Location
- 4077 Karl Rd. Columbus, (Franklin County), Ohio 43224 United States
- Coordinates: 40°3′2″N 82°58′53″W﻿ / ﻿40.05056°N 82.98139°W

Information
- Type: Public, Coeducational middle-high school
- Opened: 2008
- Founder: Ken Woodward
- School district: Columbus City Schools
- Superintendent: Angela Chapman
- Principal: Derick Vickroy
- Grades: 6-12
- Team name: Columbus Global Lions
- Website: columbusglobalacademy.ccsoh.us

= Columbus Global Academy =

School in Columbus, Ohio, United States

Columbus Global Academy, commonly referred to as CGA, is a public school located in Columbus, Ohio. It is part of the Columbus City Schools district. The school opened in 2008, but the Columbus City Schools ESL program from which it was formed was founded in 1999. Its purpose is to educate immigrant students e.g. students who are new to the U.S.

==Background==
Columbus Global Academy is a relatively new school, and it is an aggregation of smaller ESL schools throughout the Columbus City Schools district. The school opened in 2008 as a high school, and gained its Columbus Global Academy name in 2009. That same year, a middle school was added to it from Mifflin. It is currently the only exclusively ESL school in the Columbus City Schools district, and is also the largest school of its kind in the nation. However, a state report in Spring of 2015 pointed out a number of issues with the program, which resulted in the school being returned to its pre-2009 status as a two-year academic program. In 2015, CGA was moved from its former location in the Linmoor Middle School building. Its current location is in the Brookhaven High School building on Karl Road, and the ESL program offices are also housed in the same building.

== Academics ==
The Columbus Global Academy is a middle/high school, grades 6–12. The main focus of the ESL program is to facilitate student learning within five designated skill areas: listening, speaking, reading, writing and cultural enrichment. Students at the Global Academy receive ESL support in mathematics, English language arts, reading, science, technology, music, visual art, and physical education. Aside from the core curriculum, advanced high school students at CGA are able to enroll in AP and PSEO for college credits. Teachers at CGA receive on-going specialized training in teaching English language learners.

== Student population ==
The students of the Global Academy come from a variety of backgrounds with the uniting factor being that most students speak English as a second (or more) language.

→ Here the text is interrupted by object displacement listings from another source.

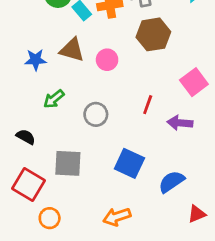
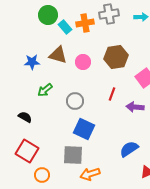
brown hexagon: (153, 34) -> (116, 57), moved
gray square: (68, 163) -> (73, 155), moved
blue square: (129, 163) -> (84, 129), moved

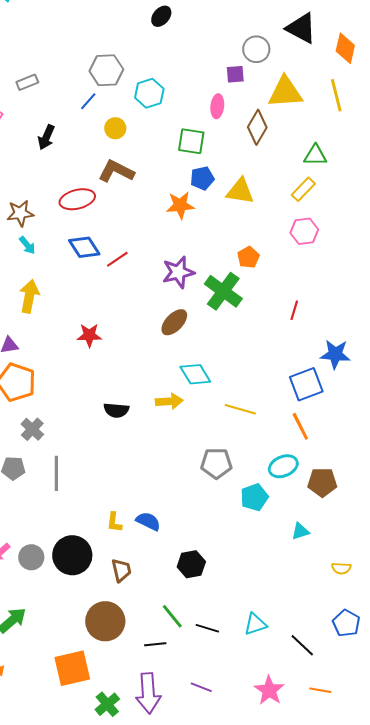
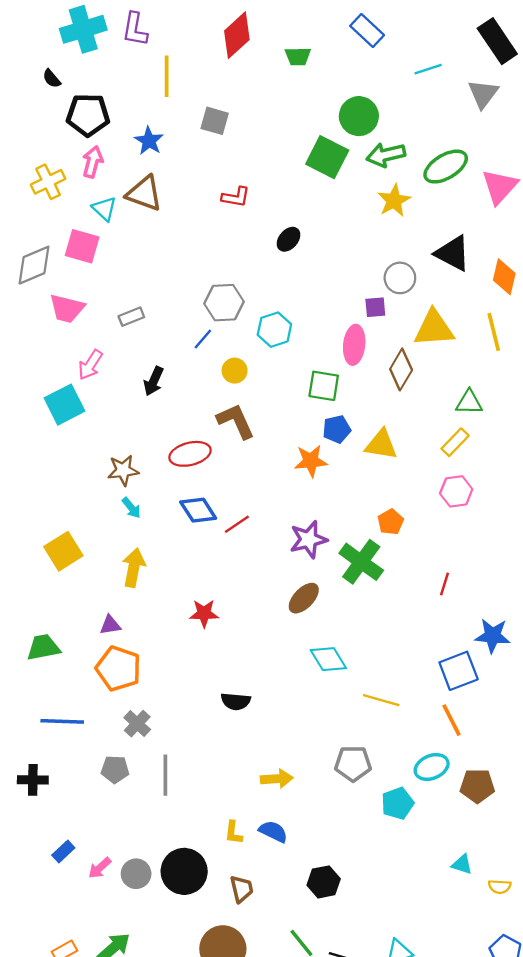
pink ellipse: (217, 106) -> (354, 345), size x1.4
brown L-shape: (116, 171) -> (236, 421), turned 39
yellow arrow: (169, 401) -> (277, 779), moved
cyan triangle: (300, 531) -> (462, 864), moved, turned 36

There are more than 91 dialects and languages spoken at CGA, including Amharic, Arabic, Chinese, Fulani, French, Mai Mai, Nepali, Portuguese, Somali, Spanish, and Swahili. Over 55 countries are represented, including: Afghanistan, Algeria, Bangladesh, Bhutan, Brazil, Burma, Burundi, China, Colombia, Congo, Dominican Republic, Ecuador, El Salvador, Eritrea, Ethiopia, Gambia, Ghana, Guatemala, Guinea, Honduras, Iraq, Jordan, Kenya, Laos, Liberia, Mali, Mauritania, Mexico, Morocco, Myanmar, Nepal, Nicaragua, Palestine, Puerto Rico, Saudi Arabia, Senegal, Sierra Leone, Somalia, Sudan, Tanzania, Venezuela, Vietnam, and Yemen. Every continent is represented in CGA's student body except for Australia and Antarctica.